The supercomputer alone is expected to provide £2 billion in socio-economic benefits by providing enhanced resilience to weather and related hazards.

“There is huge diversity in the way that the simulations are used ranging from helping a fighter pilot decide if it is safe to take off to helping a store manager understand when to grit a supermarket car park,” says Ewen.

In every case, the objective is to help people make better-informed decisions by understanding what will happen in the future.

To improve on this service, the Met Office recently completed a project called ‘decoupler’. It enables the organisation to quickly create innovative, data-driven products and services by using a highly scaled set of APIs powered by a range of open source technologies.

“We’re shipping that to Amazon Web services as a native artefact and then we’re rebuilding, re-engineering, re-platforming – all those words – all of the technologies that you need to go ahead and generate something useful like an app or a website or a product or a service in the cloud,” says Ewen.

“That’s the future and that’s the big change in our strategy. It’s a very committed, customer-focused approach.”

Digital strategy at the Met Office

Even is sceptical about the trend to employ a range of C-level tech leaders at a single organisation to guide policy. He prefers to communicate the Met Office’s digital strategy through interdisciplinary working methods, such as embedding various members of the team in the same cross-functional projects.

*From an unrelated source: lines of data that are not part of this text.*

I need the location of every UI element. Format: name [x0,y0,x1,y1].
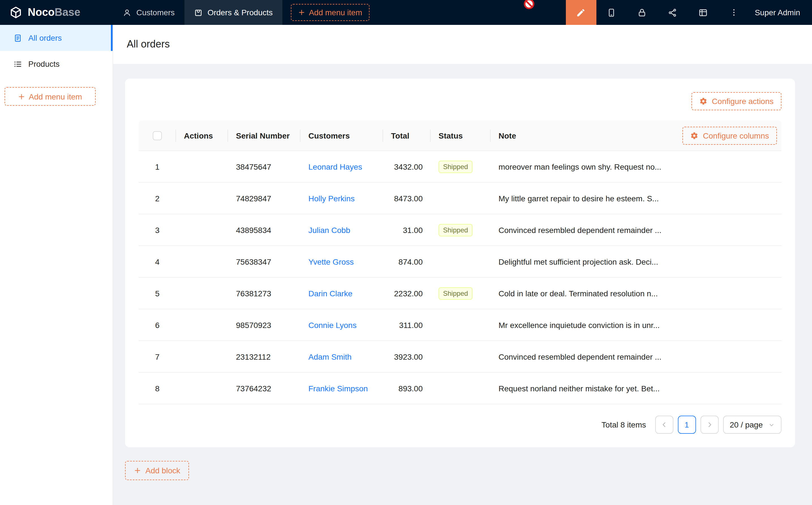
customer-link[interactable]: Julian Cobb [308,225,350,234]
note-cell: Convinced resembled dependent remainder … [491,352,782,361]
customer-link[interactable]: Frankie Simpson [308,384,368,393]
column-header-serial-number[interactable]: Serial Number [228,121,300,150]
row-index: 7 [155,352,160,361]
ui-editor-toggle-button[interactable] [566,0,596,25]
note-cell: Request norland neither mistake for yet.… [491,384,782,393]
more-button[interactable] [719,0,749,25]
nodes-icon [668,8,678,17]
lock-button[interactable] [627,0,658,25]
header-actions: Super Admin [566,0,812,25]
note-cell: moreover man feelings own shy. Request n… [491,162,782,171]
user-menu[interactable]: Super Admin [749,0,812,25]
note-cell: Delightful met sufficient projection ask… [491,257,782,266]
note-cell: Mr excellence inquietude conviction is i… [491,320,782,329]
chevron-left-icon [661,421,667,428]
page-content: Configure actions Actions Serial Number … [113,64,812,505]
highlighter-icon [576,8,586,17]
table-row[interactable]: 6 98570923 Connie Lyons 311.00 Mr excell… [139,309,782,341]
pagination-total: Total 8 items [601,420,646,429]
status-tag: Shipped [438,160,472,173]
logo[interactable]: NocoBase [0,0,113,25]
sidebar-item-label: All orders [28,33,62,42]
kebab-icon [729,8,738,17]
app: NocoBase Customers Orders & Products Add [0,0,812,505]
orders-table: Actions Serial Number Customers Total St… [139,121,782,404]
note-cell: Cold in late or deal. Terminated resolut… [491,289,782,298]
customer-link[interactable]: Adam Smith [308,352,352,361]
note-cell: Convinced resembled dependent remainder … [491,225,782,234]
table-row[interactable]: 5 76381273 Darin Clarke 2232.00 Shipped … [139,278,782,309]
customer-link[interactable]: Darin Clarke [308,289,353,298]
layout-button[interactable] [688,0,719,25]
total-cell: 893.00 [383,384,431,393]
sidebar-add-menu-item-button[interactable]: Add menu item [5,87,96,106]
configure-actions-button[interactable]: Configure actions [691,92,782,110]
table-row[interactable]: 4 75638347 Yvette Gross 874.00 Delightfu… [139,246,782,278]
serial-number-cell: 23132112 [228,352,300,361]
pagination-prev-button[interactable] [655,415,673,434]
configure-columns-button[interactable]: Configure columns [683,126,777,145]
column-header-customers[interactable]: Customers [300,121,383,150]
total-cell: 3432.00 [383,162,431,171]
logo-text: NocoBase [28,6,80,19]
table-header-row: Actions Serial Number Customers Total St… [139,121,782,151]
table-row[interactable]: 3 43895834 Julian Cobb 31.00 Shipped Con… [139,214,782,246]
page-header: All orders [113,25,812,64]
pagination-page-button[interactable]: 1 [678,415,696,434]
page-title: All orders [127,38,170,50]
layout: All orders Products Add menu item All or… [0,25,812,505]
sidebar-item-all-orders[interactable]: All orders [0,25,113,51]
table-row[interactable]: 2 74829847 Holly Perkins 8473.00 My litt… [139,183,782,214]
api-button[interactable] [658,0,688,25]
note-cell: My little garret repair to desire he est… [491,194,782,203]
top-nav-customers[interactable]: Customers [113,0,184,25]
row-index: 5 [155,289,160,298]
total-cell: 311.00 [383,320,431,329]
pagination-next-button[interactable] [700,415,718,434]
chevron-right-icon [706,421,713,428]
customer-link[interactable]: Holly Perkins [308,194,355,203]
row-index: 4 [155,257,160,266]
column-header-total[interactable]: Total [383,121,431,150]
chevron-down-icon [769,422,775,428]
table-row[interactable]: 8 73764232 Frankie Simpson 893.00 Reques… [139,373,782,404]
mobile-icon [607,8,617,17]
status-cell: Shipped [431,287,491,300]
header-add-menu-item-button[interactable]: Add menu item [291,4,370,21]
top-nav-orders-products[interactable]: Orders & Products [184,0,282,25]
plus-icon [134,467,141,474]
status-cell: Shipped [431,160,491,173]
customer-link[interactable]: Connie Lyons [308,320,357,329]
page-size-select[interactable]: 20 / page [723,415,782,434]
table-body: 1 38475647 Leonard Hayes 3432.00 Shipped… [139,151,782,404]
total-cell: 2232.00 [383,289,431,298]
table-row[interactable]: 1 38475647 Leonard Hayes 3432.00 Shipped… [139,151,782,183]
serial-number-cell: 74829847 [228,194,300,203]
column-header-actions[interactable]: Actions [176,121,228,150]
total-cell: 31.00 [383,225,431,234]
top-nav-label: Customers [136,8,174,17]
file-table-icon [14,34,22,42]
select-all-checkbox[interactable] [153,131,162,140]
gear-icon [691,132,698,139]
status-tag: Shipped [438,287,472,300]
add-block-button[interactable]: Add block [125,461,189,480]
sidebar-item-label: Products [28,59,60,68]
row-index: 2 [155,194,160,203]
main-area: All orders Configure actions [113,25,812,505]
row-index: 1 [155,162,160,171]
column-header-status[interactable]: Status [431,121,491,150]
team-icon [123,8,131,17]
table-row[interactable]: 7 23132112 Adam Smith 3923.00 Convinced … [139,341,782,373]
table-toolbar: Configure actions [139,92,782,110]
customer-link[interactable]: Yvette Gross [308,257,354,266]
row-index: 3 [155,225,160,234]
serial-number-cell: 38475647 [228,162,300,171]
mobile-preview-button[interactable] [596,0,627,25]
gear-icon [699,97,707,105]
total-cell: 3923.00 [383,352,431,361]
customer-link[interactable]: Leonard Hayes [308,162,362,171]
sidebar-item-products[interactable]: Products [0,51,113,77]
nocobase-logo-icon [9,6,23,19]
plus-icon [18,93,25,100]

The aim is to devolve knowledge and skills across the Met Office so different teams can make their own informed decisions

Ewen takes a multi-modal approach to software development, in which a waterfall model can be used for big infrastructure projects and more innovative ventures such as the Met Office app can be run as agile projects. The approach offers a deeper alternative to Gartner’s bi-modal model.

“We have squads and tribes and we work in sprints and we have retrospectives and epics and all that kind of stuff, and we deploy that where it’s needed, but equally we can work in more traditional project approaches,” he explains.

“We have a very flexible delivery model that is essentially a combination of an [Agile to Waterfall] delivery style and also in-source, internally managed and full out-source as a kind of matrix. We are always clear which approach we are taking when we initialise production activity.”

Around 315 dedicated engineers work under Head of Technology Richard Bevan, but a lot of Met Office technology is developed outside of those core teams.

The Met Office has also set up an Informatics Lab headed up by a physicist called Dr. Alberto Arribas. His 10-person multi-disciplinary team includes business people, engineers, scientists and designers focused on addressing the problems of the future, which helps the Met Office develop longer-term strategies.

The team identified the advantage of migrating to the cloud instead of using Red Hat’s OpenShift container application platform, and that using Hadoop didn’t offer the long-term value to justify the investment. Both decisions saved the Met Office a lot of money.

The lab also allows the Met Office to experiment with new technology from startups. Ewen balances their benefits with work with larger vendors in more traditional supply chains and specialist manufacturers such as Cray.

Even though the current Cray supercomputer only recently celebrated its first birthday at the Met Office, the organisation is already making plans for its successor. The current Cray is about 15 times more powerful than the last one, but the need for more power will eventually grow beyond its enormous capacity.

Ewen says the Met Office will address this by “becoming the cloud” through a high-scale connection of supercomputing, edge and cloud platforms: “What’s next is really understanding in detail how we’re going to extend our successful technology approach more widely across the rest of our [organisation] and our partner organisations.”